Hong Kong Police Stations

Heritage conservation isn’t exactly what Hong Kong is known for. There are 101 declared monuments in Hong Kong, which also include many pre-historic sites like rock carvings, stone circles and walls.

Historic Hong Kong isn’t that visible, and many of the declared monuments aren’t quite worth the visit. Of the 101 monuments, three are police stations: The Marine Police Headquarters in Tsim Sha Tsui (now the 1881 ‘Heritage’ Shopping Mall), the Central Police Station, and the Stanley Police Station (now a Wellcome Supermarket).

It is tough to visit all the police stations in one day, but definitely makes up a fun reason to get around colonial Hong Kong.

Below you find a list of old Hong Kong police stations, a few facts about them as well as select pictures (read: the ones i’ve been to on the same day with a camera) in the order of convenience to visit them.

buit in: 1859
used until: 1974
used today as: Wellcome Supermarket
Used as a police station by the Japanese during the war.

Tsim Sha Tsui
buit in: 1884
used until: 1996
used today as: Shopping Mall, Restaurants
The extra story was only added in 1920. Why do the old cannons point directly at the Bank of China building?

Yau Ma Tei
buit in: 1922
used until: today

Mong Kok
buit in: 1925
used until: today
Next to Prince Edward MTR

Sham Shui Po
buit in: 1924
used until: today

Tai Po
buit in: 1899 (shortly after the lease of the New Territories)
used until: 1987
used today as: A bat sanctuary (though possibly not intentionally)

Tai O
buit in: 1902
used until: 2002
used today as: Hotel
Tai O was for a long way a big entry/exit point for smuggled goods and illegal immigrants.

buit in: 1864
used until: 2000
used today as: Currently being converted into a compound of clubs, restaurants, bars and a ball room.
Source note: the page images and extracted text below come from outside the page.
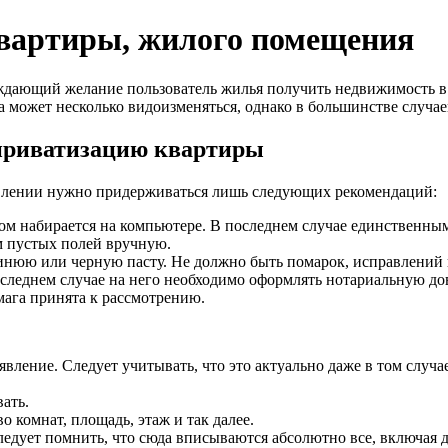
квартиры, жилого помещения
ждающий желание пользователь жилья получить недвижимость в 
ага может несколько видоизменяться, однако в большинстве случ
 приватизацию квартиры
тавлении нужно придерживаться лишь следующих рекомендаций:
ом набирается на компьютере. В последнем случае единственным
м пустых полей вручную.
инюю или черную пасту. Не должно быть помарок, исправлений 
последнем случае на него необходимо оформлять нотариальную до
умага принята к рассмотрению.
явление. Следует учитывать, что это актуально даже в том случ
ать.
 комнат, площадь, этаж и так далее.
дует помнить, что сюда вписываются абсолютно все, включая де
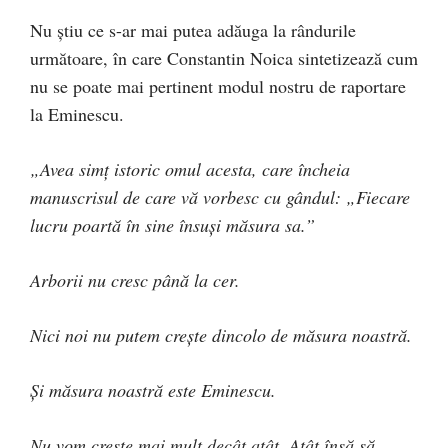
Nu ştiu ce s-ar mai putea adăuga la rândurile
următoare, în care Constantin Noica sintetizează cum
nu se poate mai pertinent modul nostru de raportare
la Eminescu.
„Avea simţ istoric omul acesta, care încheia
manuscrisul de care vă vorbesc cu gândul: „Fiecare
lucru poartă în sine însuşi măsura sa.”
Arborii nu cresc până la cer.
Nici noi nu putem creşte dincolo de măsura noastră.
Şi măsura noastră este Eminescu.
Nu vom creşte mai mult decât atât. Atât însă să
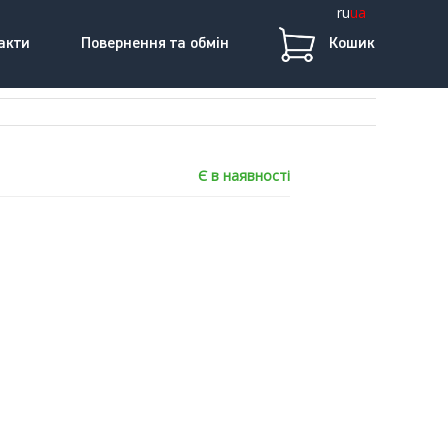
ru
ua
акти
Повернення та обмін
Кошик
Є в наявності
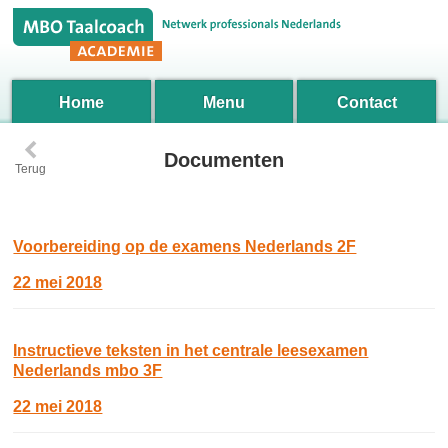
Home
Menu
Contact
‹
Documenten
Terug
Voorbereiding op de examens Nederlands 2F
22 mei 2018
Instructieve teksten in het centrale leesexamen
Nederlands mbo 3F
22 mei 2018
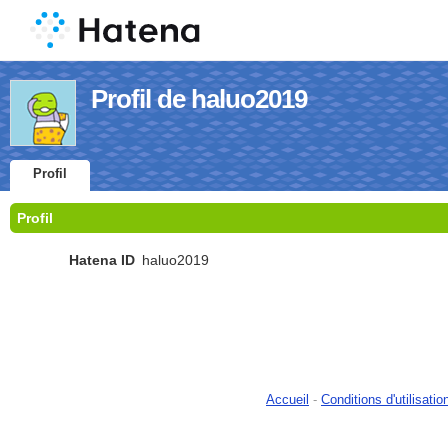
Profil de haluo2019
Profil
Profil
Hatena ID
haluo2019
Accueil
-
Conditions d'utilisatio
used as: Hong Kong Police Museum
Officially called the ‘Wan Chai Gap Police Station’, it has exhibitions like the ‘Sheung Shui Tiger’, the last tiger shot in Hong Kong (1915). The last sighting of a tiger was 1951 in Sha Tin.

Wan Chai
buit in: 1932
used until: today
Right next to the Mormon Church. It directly faced the water until the 1960s.